# Exercise
The expected output is an exact copy of the lines from the one containing "این آهنگ جزو گلچین آهنگ های امیر خلوت است" to the final line below, minus any pictures.

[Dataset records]
◇ ◇ ◇

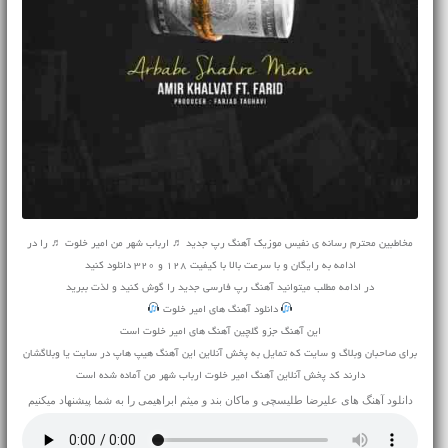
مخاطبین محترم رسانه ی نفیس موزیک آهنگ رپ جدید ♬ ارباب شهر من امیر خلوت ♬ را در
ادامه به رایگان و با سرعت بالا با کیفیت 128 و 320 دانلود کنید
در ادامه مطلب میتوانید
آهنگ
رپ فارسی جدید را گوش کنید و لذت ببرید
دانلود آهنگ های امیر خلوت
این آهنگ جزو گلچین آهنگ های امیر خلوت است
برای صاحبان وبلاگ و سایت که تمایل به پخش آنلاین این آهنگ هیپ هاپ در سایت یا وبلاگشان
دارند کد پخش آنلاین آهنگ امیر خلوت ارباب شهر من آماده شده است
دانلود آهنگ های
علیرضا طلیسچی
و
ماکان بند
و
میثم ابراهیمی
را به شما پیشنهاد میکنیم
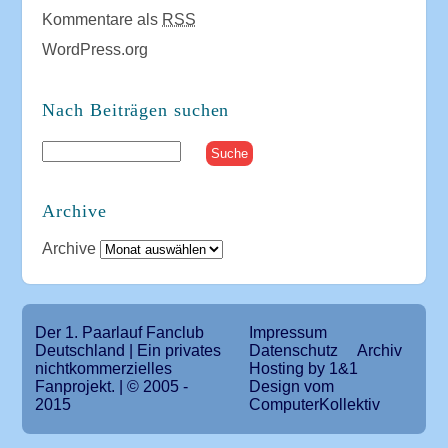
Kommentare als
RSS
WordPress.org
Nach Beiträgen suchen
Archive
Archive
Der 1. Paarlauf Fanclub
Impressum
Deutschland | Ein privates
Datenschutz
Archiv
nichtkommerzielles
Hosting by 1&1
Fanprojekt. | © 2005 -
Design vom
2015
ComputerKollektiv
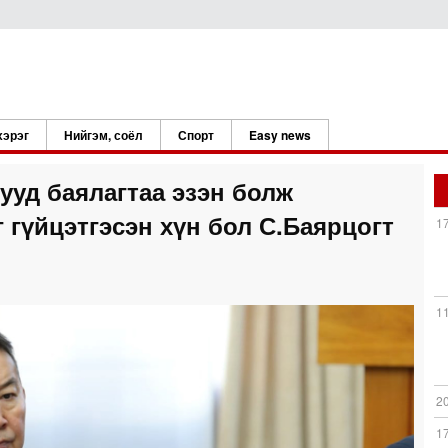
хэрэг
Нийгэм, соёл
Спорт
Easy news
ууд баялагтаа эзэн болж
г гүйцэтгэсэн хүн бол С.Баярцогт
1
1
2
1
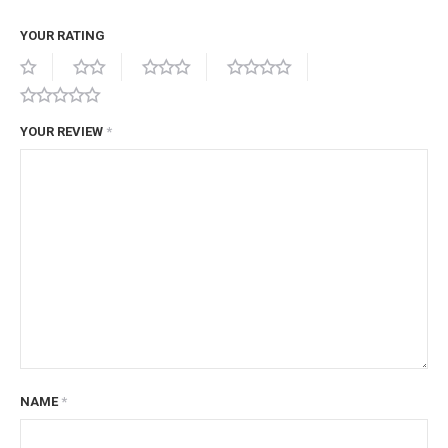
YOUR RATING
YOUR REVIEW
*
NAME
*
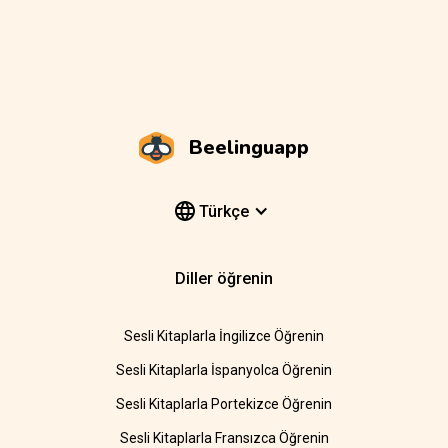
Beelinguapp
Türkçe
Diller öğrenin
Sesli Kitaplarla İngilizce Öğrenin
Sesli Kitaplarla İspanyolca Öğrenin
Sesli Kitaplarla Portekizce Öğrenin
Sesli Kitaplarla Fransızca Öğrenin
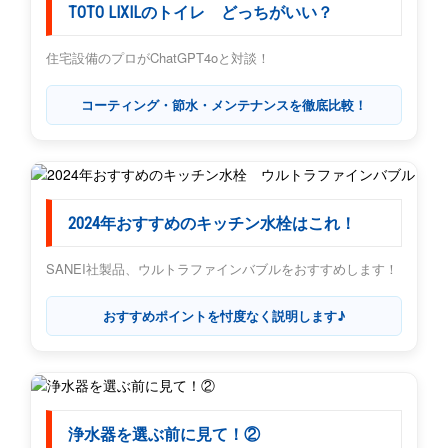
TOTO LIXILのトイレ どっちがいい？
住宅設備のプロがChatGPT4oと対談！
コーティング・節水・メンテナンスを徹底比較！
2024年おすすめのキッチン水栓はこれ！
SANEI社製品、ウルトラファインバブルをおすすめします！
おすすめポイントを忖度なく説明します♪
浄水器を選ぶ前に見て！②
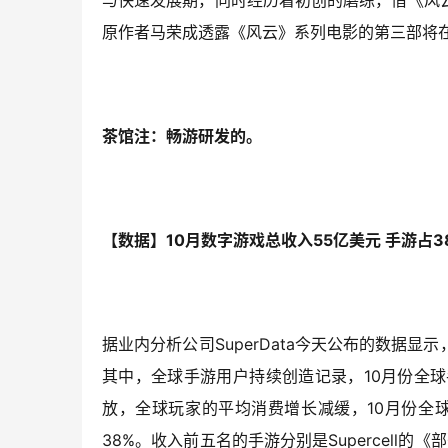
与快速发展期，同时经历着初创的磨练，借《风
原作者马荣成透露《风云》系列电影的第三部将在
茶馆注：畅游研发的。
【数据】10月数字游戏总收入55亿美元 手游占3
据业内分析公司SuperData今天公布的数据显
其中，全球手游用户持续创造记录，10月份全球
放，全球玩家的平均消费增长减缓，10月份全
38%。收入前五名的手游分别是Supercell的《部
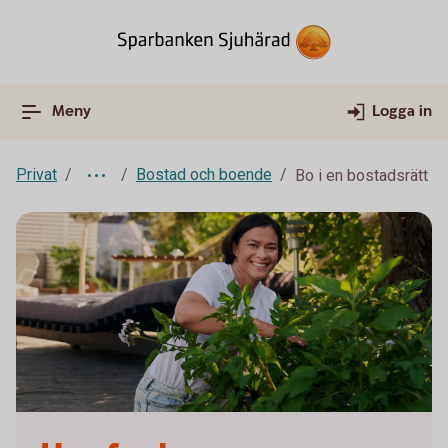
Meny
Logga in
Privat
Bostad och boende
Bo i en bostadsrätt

◇ ◇ ◇

# Written response
این آهنگ جزو گلچین آهنگ های امیر خلوت است
برای صاحبان وبلاگ و سایت که تمایل به پخش آنلاین این آهنگ هیپ هاپ در سایت یا وبلاگشان
دارند کد پخش آنلاین آهنگ امیر خلوت ارباب شهر من آماده شده است
دانلود آهنگ های
علیرضا طلیسچی
و
ماکان بند
و
میثم ابراهیمی
را به شما پیشنهاد میکنیم
Kommentare als
RSS
WordPress.org
Nach Beiträgen suchen
Archive
Archive
Der 1. Paarlauf Fanclub
Impressum
Deutschland | Ein privates
Datenschutz
Archiv
nichtkommerzielles
Hosting by 1&1
Fanprojekt. | © 2005 -
Design vom
2015
ComputerKollektiv
хэрэг
Нийгэм, соёл
Спорт
Easy news
ууд баялагтаа эзэн болж
г гүйцэтгэсэн хүн бол С.Баярцогт
1
1
2
1
YOUR RATING
YOUR REVIEW
*
NAME
*
Beelinguapp
Türkçe
Diller öğrenin
Sesli Kitaplarla İngilizce Öğrenin
Sesli Kitaplarla İspanyolca Öğrenin
Sesli Kitaplarla Portekizce Öğrenin
Sesli Kitaplarla Fransızca Öğrenin
TOTO LIXILのトイレ どっちがいい？
住宅設備のプロがChatGPT4oと対談！
コーティング・節水・メンテナンスを徹底比較！
2024年おすすめのキッチン水栓はこれ！
SANEI社製品、ウルトラファインバブルをおすすめします！
おすすめポイントを忖度なく説明します♪
浄水器を選ぶ前に見て！②
与快速发展期，同时经历着初创的磨练，借《风
原作者马荣成透露《风云》系列电影的第三部将在
茶馆注：畅游研发的。
【数据】10月数字游戏总收入55亿美元 手游占3
据业内分析公司SuperData今天公布的数据显
其中，全球手游用户持续创造记录，10月份全球
放，全球玩家的平均消费增长减缓，10月份全
38%。收入前五名的手游分别是Supercell的《部
Meny
Logga in
Privat
Bostad och boende
Bo i en bostadsrätt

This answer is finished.